Within the data, how many lines hold the word "Brussel"? Answer with nothing but the number.

*Given data*.
· · · · ·

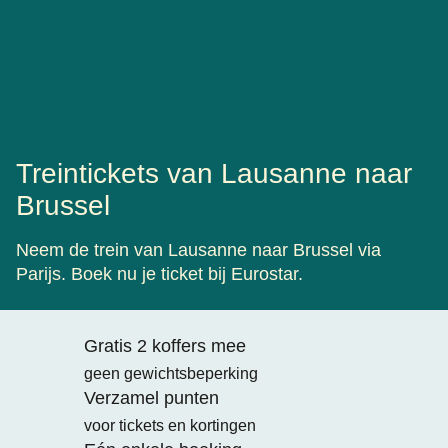
Treintickets van Lausanne naar
Brussel
Neem de trein van Lausanne naar Brussel via
Parijs. Boek nu je ticket bij Eurostar.
Gratis 2 koffers mee
geen gewichtsbeperking
Verzamel punten
voor tickets en kortingen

· · · · ·

*Task answer*.
2